Tendencias & Innovación

Design Thinking: ¿Qué es lo que hay que Prototipar?

El proceso de Design Thinking tiene 5 fases bien definidas:

  • DESCUBRIR: Comprender a las personas (divergencia)
  • DEFINIR: Lograr claridad y foco (convergencia. Punto de Vista)
  • IDEAR: Crear alternativas  (divergencia en base al Desafío planteado)
  • PROTOTIPAR: Generar prototipos (convergencia)
  • EVALUAR: aprender e iterar

Las 3 primeras etapas, no son muy diferentes de lo que se ha hecho siempre; quizá con diferentes metodologías, pero la generación de ideas para nuevos proyectos, productos o servicios, suelen basarse en una fase de investigación y/u observación, seguida de una etapa de análisis e interpretación de esa investigación  y, con esa base, se desarrolla la etapa de “idear”.

Pero son pocas las empresas o negocios que generan un Prototipo y salen a evaluarlo con el público target.  Quizá sean las áreas de Marketing y Publicidad las que más han invertido en “testear” productos, servicios y campañas, a través de focus groups.

Pero hoy el proceso de Design Thinking  está pasando a la esfera de lo estratégico porque es una de las formas más eficaces de pensar la propuesta de valor centrada en las personas: en lugar de suponer, le preguntamos a la gente, porque aceptamos que, por más experiencia que tengamos en un sector de actividad, nuestras asunciones pueden estar equivocadas producto de  cómo se han modificado los hábitos, preferencias y comportamientos de la gente, en estos tiempos.

Por tanto, el Prototipo suele ser un primer modelo de estudio para analizar cómo interactúan las personas con el producto en cuestión. Suele tratarse de una representación o simulación del producto final que nos permite aprender rápido, probando y testeando para incluir  las modificaciones en la fase de desarrollo.

Pero cuando esta disciplina de Pensamiento-Acción forma parte la cultura de la organización, puede ayudar  también a resolver cualquier problema, en el que estén involucradas las personas (internas o externas a la organización).

Si se logra definir bien “qué es lo que se quiere probar o validar”, se obtiene respuesta a qué es lo que hay que prototipar. 

Un buen ejemplo es el que se cita en libro “Las 10 caras de la Innovación” de Tom Kelley y Jonathan Liltman que ilustran un caso de prototipado y validación con el target que permitió destrabar un problema de ventas.
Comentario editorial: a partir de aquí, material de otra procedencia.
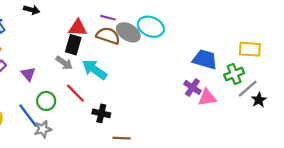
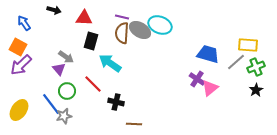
red triangle: (78, 28) -> (84, 18), moved
brown semicircle: (108, 36) -> (122, 33), turned -105
gray arrow: (64, 63) -> (66, 57), moved
purple triangle: (28, 74) -> (59, 69), moved
green cross: (234, 74) -> (256, 67), moved
gray line: (248, 89) -> (236, 62), moved
pink triangle: (207, 98) -> (210, 88), turned -30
Relatan que cuando comenzó la venta de televisores con grandes pantallas planas, las ventas no despegaban. Aparentemente la barrera no era el precio, sino  que la gente dudaba al no saber cómo quedaría la nueva pantalla en sus espacios y si cabría en el lugar donde tenían su antiguo televisor.

Entonces  a la Jefa de Marketing de un minorista de electrodomésticos, inspirada por unos mapas desplegables que había visto en una visita a Nueva York, se le ocurrió que algo similar podía ayudar a disipar las dudas del público para potenciar las ventas.
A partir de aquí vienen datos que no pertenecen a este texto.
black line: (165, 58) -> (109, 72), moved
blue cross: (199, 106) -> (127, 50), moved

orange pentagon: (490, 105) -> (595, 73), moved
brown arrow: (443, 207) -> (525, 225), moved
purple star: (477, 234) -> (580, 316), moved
Creó un anuncio publicitario desplegable que era lo suficientemente pequeño para ser el insert  en diarios y revistas, pero que al desplegarlo mostraba una imagen a tamaño real de un televisor de pantalla plana de 42” (un Prototipo). Al ver el anuncio, se imaginó a cientos de personas probando “la pantalla de papel en su salón y habitaciones”.

El prototipado de la pantalla plana en papel fue tan efectivo, que las ventas finalmente despegaron y cuentan que, el primer día en que apareció el insert, 6 personas ingresaron al local del minorista diciendo que ya “tenían la versión de papel pegada en el living”.
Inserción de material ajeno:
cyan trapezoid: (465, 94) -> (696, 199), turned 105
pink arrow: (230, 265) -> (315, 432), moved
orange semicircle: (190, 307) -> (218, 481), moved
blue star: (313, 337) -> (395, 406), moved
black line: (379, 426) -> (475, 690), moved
Lo interesante de este ejemplo, es que se generó un prototipo de lo que se quería evaluar: en este caso validar si era verdad que lo que hacía obstáculo era la incapacidad de los compradores para imaginar cómo podría quedar una pantalla plana en su apartamento.

El prototipado nos ayuda a pensar como creadores y a comunicar con nuestros clientes y usuarios.  Al “materializar” un producto, una idea, un concepto mediante un prototipo (algo tangible, digital o físico) me permite discutir con otros sobre algo concreto, para que aparezcan todas esas cosas que no imaginé y que puedo reformular (iterar) con un método económico para optimizar productos, servicios o procesos, a través de aproximaciones progresivas a una solución satisfactoria, mediante un procedimiento de fallo y error.

El objetivo de la evaluación (quinta fase) es fundamental en el proceso de Design Thinking, porque es el que permite aprender de forma muy rápida.

Quizá el prototipar sea la parte más compleja de esta nueva disciplina, pero es una habilidad que se aprende mediante la práctica y los beneficios en tiempo y costes para la empresa en sus procesos de innovación – sean del tipo que sean – ameritan la inversión en capacitación y la generación de espacios para los colaboradores se animen a practicar.